Algo había escuchado sobre la Copa América, pues hacía diez días que no apagaba la tele ni un momento —el silencio se había hecho insoportable y el ruido del ventilador para defenderme del calor de Veracruz en verano también—, así que el canal 2 sonaba día y noche. Además de las novelas, había mucho futbol también.
Mi hijo desapareció en noviembre de 2015. Apenas unas semanas después de que vi en las noticias la manera en la que el gobernador Javier Duarte se rió en la cara de una madre desesperada por encontrar al suyo. En ese momento sentí un gran coraje, pero también escuché que mi pensamiento murmuró un agradecimiento porque no se trataba de mi hijo quien estaba desaparecido. Un poco más tarde mi hijo también se esfumó. Y un poco después, conocí a Araceli.
De manera que, para junio de 2016, llevaba apenas unos meses en mi búsqueda, siete para ser precisa. Una eternidad vivirlo, pero solo un instante al compararlo con otras madres que llevaban años y años sobreviviéndolo.

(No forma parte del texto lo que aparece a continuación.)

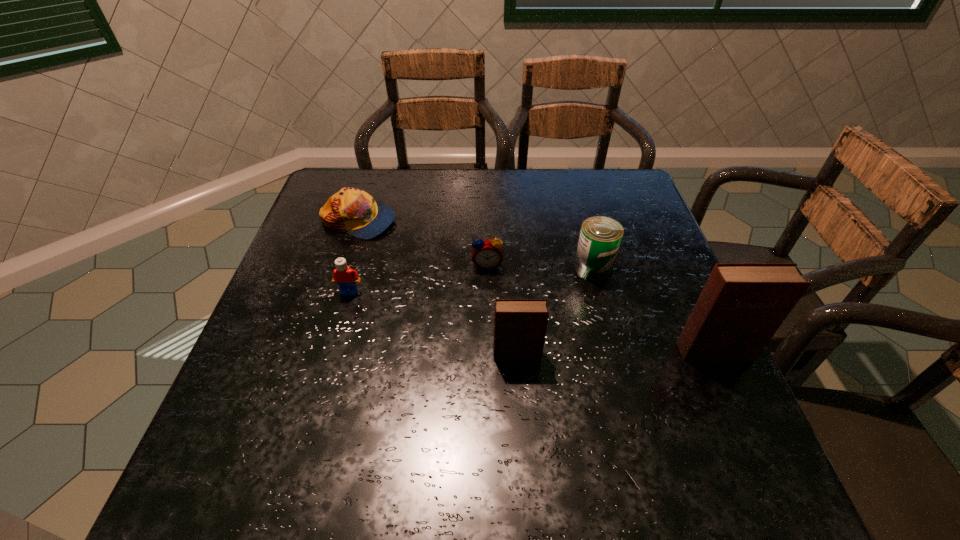 Find the location of a particular element. This screenshot has width=960, height=540. object present at the far left corner is located at coordinates (354, 211).

Locate an element on the screen. This screenshot has height=540, width=960. blank area at the far edge is located at coordinates (525, 177).

At what (x,y) coordinates should I click in order to perform the action: click on blank space at the near edge. Please return your answer as a coordinate pair (x, y). Looking at the image, I should click on (x=361, y=431).

The height and width of the screenshot is (540, 960). I want to click on free space at the left edge, so click(344, 234).

Image resolution: width=960 pixels, height=540 pixels. In the image, there is a desktop. What are the coordinates of `free space at the right edge` in the screenshot? It's located at (649, 264).

At what (x,y) coordinates should I click in order to perform the action: click on free region at the far left corner of the desktop. Please return your answer as a coordinate pair (x, y). The width and height of the screenshot is (960, 540). Looking at the image, I should click on (331, 191).

The height and width of the screenshot is (540, 960). In the image, there is a desktop. Identify the location of vacant space at the far right corner. (593, 179).

In the image, there is a desktop. Where is `free space at the near right corner`? The width and height of the screenshot is (960, 540). free space at the near right corner is located at coordinates (675, 427).

At what (x,y) coordinates should I click in order to perform the action: click on unoccupied position between the can and the Lego. Please return your answer as a coordinate pair (x, y). The width and height of the screenshot is (960, 540). Looking at the image, I should click on (471, 280).

The height and width of the screenshot is (540, 960). Identify the location of vacant area that lies between the Lego and the cap. (353, 256). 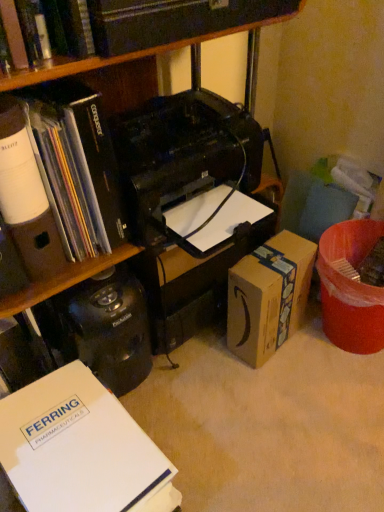 This screenshot has height=512, width=384. In order to click on free space above white paper at lower left, the 1th book positioned from the bottom (from a real-world perspective) in this screenshot , I will do `click(41, 428)`. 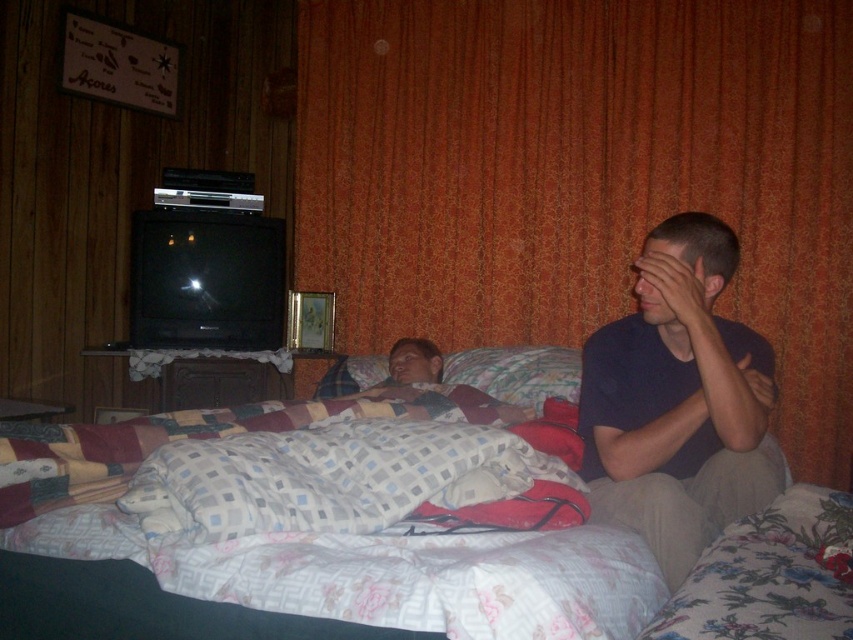 Does orange textured curtain at upper center have a greater height compared to fluffy fabric pillow at center?

Yes, orange textured curtain at upper center is taller than fluffy fabric pillow at center.

Image resolution: width=853 pixels, height=640 pixels. What are the coordinates of `orange textured curtain at upper center` in the screenshot? It's located at (581, 173).

Does point (341, 132) come farther from viewer compared to point (506, 392)?

Yes, it is.

Identify the location of orange textured curtain at upper center. Image resolution: width=853 pixels, height=640 pixels. (581, 173).

Does dark blue shirt at center have a greater width compared to fluffy fabric pillow at center?

Correct, the width of dark blue shirt at center exceeds that of fluffy fabric pillow at center.

Is dark blue shirt at center below fluffy fabric pillow at center?

Yes.

Between point (653, 444) and point (381, 364), which one is positioned in front?

Point (653, 444) is more forward.

Where is `dark blue shirt at center`? The width and height of the screenshot is (853, 640). dark blue shirt at center is located at coordinates (677, 401).

Is fluffy cotton bed at center to the left of fluffy fabric pillow at center from the viewer's perspective?

Yes, fluffy cotton bed at center is to the left of fluffy fabric pillow at center.

In order to click on fluffy cotton bed at center in this screenshot , I will do `click(480, 576)`. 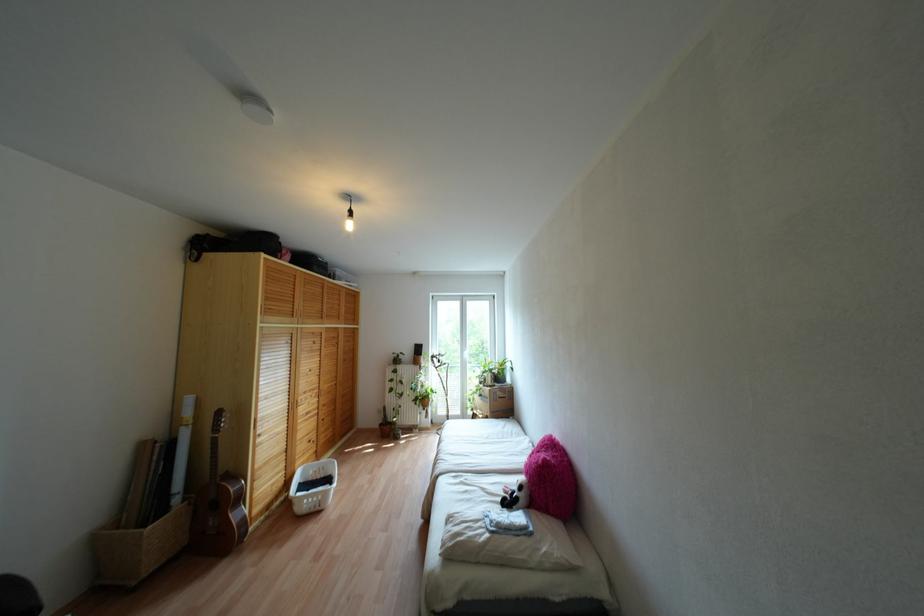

Recuerdo que cuando las conocí lo primero que hice fue abrazarlas. Pocos impactos pueden ser tan fuertes como el choque entre dolores compartidos, es una explosión y un grito, que en el mejor de los casos, da la esperanza de volver a sentir algo más que una pena moribunda y una rabia encarcelada. Pero mi esperanza murió muy rápido y me abandonó.
Así como yo, que tras rendirme sentía que había abandonado a mi hijo, a mis compañeras, a su hijos, a nuestra lucha y de paso a mí, pero yo sentía que ya no podía más. Este camino es uno en el que cada vez se busca más abajo. Se empieza en el hospital, luego en la delegación, después en la morgue, y finalmente estás escarbando entre la tierra. Entre más bajas, más te come la oscuridad. Y yo ya no veía cómo soportar más.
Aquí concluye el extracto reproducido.